Background and rationale: EGFR represents the main and more studied signal activation pathway
in the development of colorectal carcinoma. KRAS, NRAS, BRAF and PI3KA mutations and ERBB2
and MET amplification are responsible for most of the cases of primary resistance to
anti-EGFR antibody treatments. Despite the identification of these resistance mechanisms, a
primary resistance to the therapy was detected in a certain percentage of cases, in which
tumour bio-molecular characteristics would suggest a possible response to anti-EGFR antibody
treatment. In these cases, pathway activation mechanisms should exist, which act in an
alternative, complementary or parallel way than the EGFR one, allowing tumour progression
despite of EGFR pharmacological deactivation. Skin toxicity is a characteristic of drugs
having EGFR as a target and it shows itself mainly as a sterile acneiform folliculitis
together with neutrophils perifollicular infiltrates but also as skin xerosis and paronychia
starting from the earliest cycles of treatment. This skin toxicity seems to be closely
related to EGFR activation of pro-inflammatory cytokines able to activate specific
inflammatory activators, which induce neutrophils granulocytes chemotaxis. Lycopene is a
compound belonging to carotenoid group, largely contained in tomatoes and their derivatives,
which has an extreme antioxidant activity. In Dermatology, prolonged use of β-carotenoids in
general and of lycopene in particular in the diet showed to be effective in skin protection
from ageing, sunlight and radiotherapy damages because these compounds may accumulate in skin
and thus contribute to reduce free radicals and inflammation effects. Moreover, lycopene
ability to induce apoptosis and to inhibit cell cycle progression in some types of tumour
cells, both in vitro and in vivo, has already been described. Lycopene seems to be able to
suppress significantly PCNA (Proliferating cell nuclear antigen, cofactor of DNA
polymerase-β) and β-catenin nuclear expression in neoplastic cells, essential substrate of
WNT/β-catenin pathway, which is itself closely connected to activating pathways often
involved in carcinogenesis of some kinds of tumours, in particular of colorectal carcinoma,
like Akt/GSK3β/β-catenin and Hippo pathways. For its proved skin anti-inflammatory activity
as powerful free radicals scavenger, lycopene, which accumulates itself specifically in skin,
could be effective in reducing anti-EGFR drugs toxicity. Contemporary use of lycopene could
have a positive effect on anti-EGFR drugs treatment effectiveness in patients with metastatic
colorectal carcinoma due to its ability to interfere with pathways involved in neoplastic
cells proliferation.
Estimated population:100 patients (50 for each of the two groups of treatment)

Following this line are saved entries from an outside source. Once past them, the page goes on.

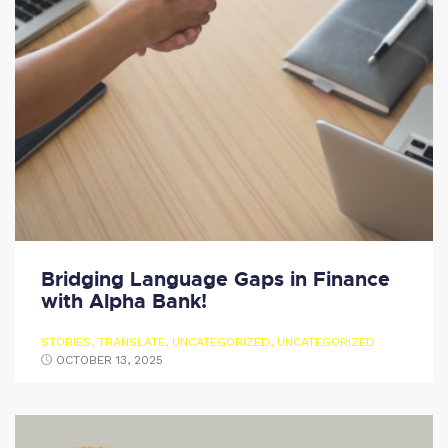
Bridging Language Gaps in Finance
with Alpha Bank!
STORIES
,
TRANSLATE
,
UNCATEGORIZED
,
UNCATEGORIZED
OCTOBER 13, 2025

Study Framework: In this study, patients suffering from metastatic colorectal cancer and
submitted to therapy with panitumumab would be enrolled. According to indications,
panitumumab would be used:
in first line combined with Folfox or Folfiri;
in second line combined with Folfiri or treatments containing Irinotecan
in monotherapy in any therapeutic line in patients resistant to Fluoropyrimidines,
Oxaliplatin and Irinotecan or intolerant to these drugs.

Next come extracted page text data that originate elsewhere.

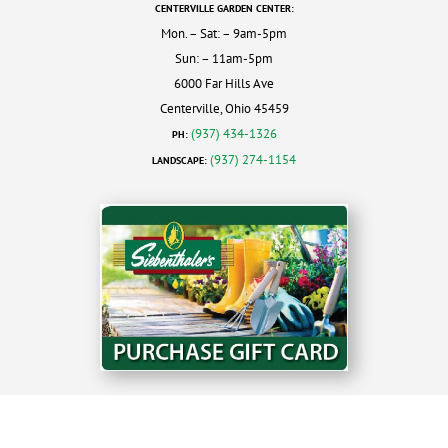
CENTERVILLE GARDEN CENTER:
Mon. – Sat: – 9am-5pm
Sun: – 11am-5pm
6000 Far Hills Ave
Centerville, Ohio 45459
(937) 434-1326
PH:
(937) 274-1154
LANDSCAPE:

Standard schedules of these treatments would be used.
This is a phase-II, randomized, double-blind study between experimental prophylactic
treatment with Lycopene vs placebo:
- Treatment A - lycopene tablets 20 mg
- Treatment B - placebo tablets
Patients should take orally Lycopene/placebo after dinner (to promote its absorption),
starting the day before the beginning of treatment with panitumumab for the entire duration
of the therapy, until progression of the disease or definitive drug suspension for toxicity.
Objectives of the study
Primary objective: to assess the effectiveness of lycopene versus placebo in reducing skin
toxicity induced by panitumumab in patients treated for metastatic colorectal carcinoma.
Secondary objective: to assess lycopene pharmacokinetics
Exploratory objectives: to assess lycopene effectiveness versus placebo in increasing
panitumumab effectiveness in terms of Disease Control (DC), Objective Response (OR) and
Stabilisation of the Disease (SD). To assess lycopene effectiveness versus placebo in
increasing panitumumab effectiveness in terms of Progression Free Survival (PFS).
As far as randomization is concerned, the two groups will be balanced according to sex,
therapeutic line and institution in which patients will be treated.